▶ WORK ORDER: Search the data for "classi". Each line containing it is to be copied.

..............................

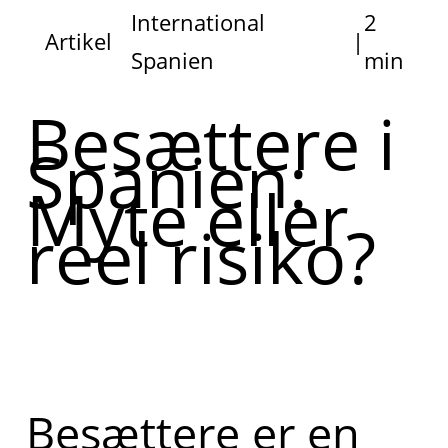
International
2
Artikel
|
Spanien
min
Besættere i
Spanien:
Myte eller
reel risiko?
Besættere er en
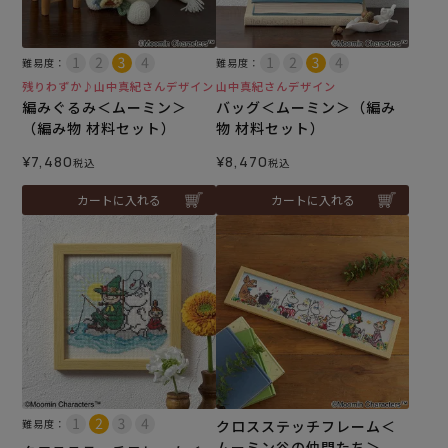
難易度：
難易度：
残りわずか♪山中真紀さんデザイン
山中真紀さんデザイン
編みぐるみ＜ムーミン＞
バッグ＜ムーミン＞（編み
（編み物 材料セット）
物 材料セット）
¥
7,480
¥
8,470
税込
税込
カートに入れる
カートに入れる
難易度：
クロスステッチフレーム＜
ムーミン谷の仲間たち＞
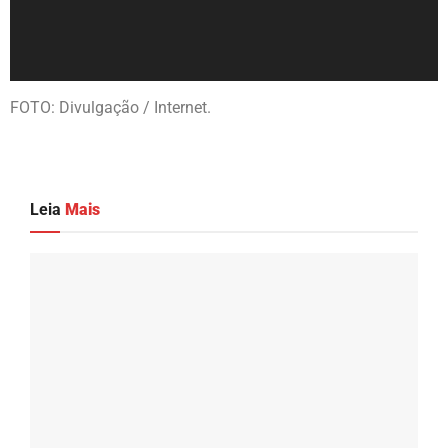
FOTO: Divulgação / Internet.
Leia
Mais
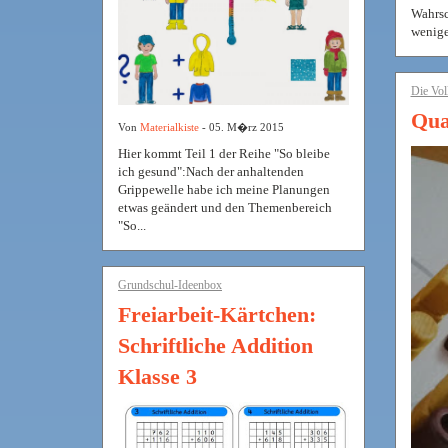
Wahrsc
wenige
Die Vol
Qua
Von
Materialkiste
- 05. M�rz 2015
Hier kommt Teil 1 der Reihe "So bleibe
ich gesund":Nach der anhaltenden
Grippewelle habe ich meine Planungen
etwas geändert und den Themenbereich
"So...
Grundschul-Ideenbox
Freiarbeit-Kärtchen:
Schriftliche Addition
Klasse 3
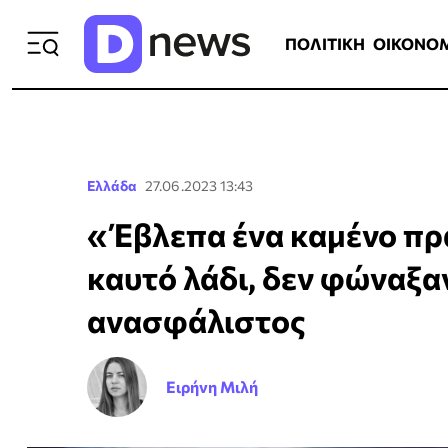
ΠΟΛΙΤΙΚΗ
ΟΙΚΟΝΟΜΙΑ
ΕΛΛ
ΠΟΛΙΤΙΚΗ
ΟΙΚΟΝΟ
Ελλάδα
27.06.2023 13:43
«Έβλεπα ένα καμένο πρ
καυτό λάδι, δεν φώναξαν
ανασφάλιστος
Ειρήνη Μιλή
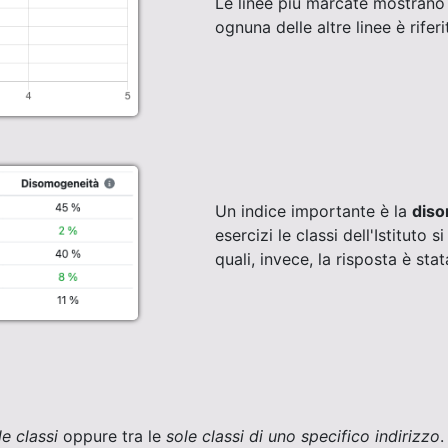
Le linee più marcate mostrano 
ognuna delle altre linee è rifer
Un indice importante è la
dis
esercizi le classi dell'Istituto
quali, invece, la risposta è sta
le classi
oppure tra le
sole classi di uno specifico indirizzo
.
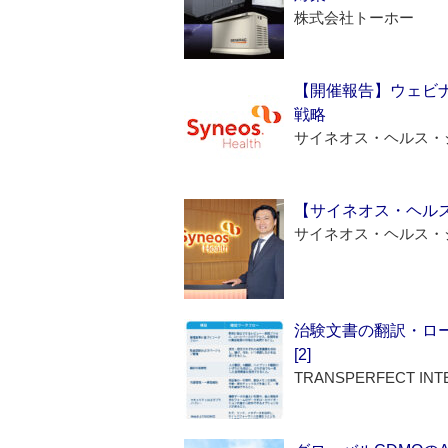
株式会社トーホー
【開催報告】ウェビナ
戦略
サイネオス・ヘルス・
【サイネオス・ヘル
サイネオス・ヘルス・
治験文書の翻訳・ロ
[2]
TRANSPERFECT INT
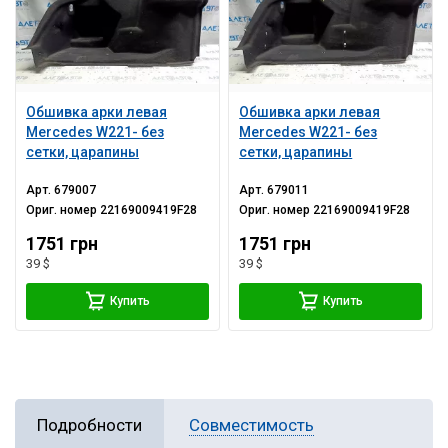
Обшивка арки левая
Обшивка арки левая
Mercedes W221- без
Mercedes W221- без
сетки, царапины
сетки, царапины
Арт.
679007
Арт.
679011
Ориг. номер
22169009419F28
Ориг. номер
22169009419F28
1751 грн
1751 грн
39 $
39 $
Купить
Купить
Подробности
Совместимость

..............................

▶ ANSWER SPACE:
esercizi le classi dell'Istituto
le classi
sole classi di uno specifico indirizzo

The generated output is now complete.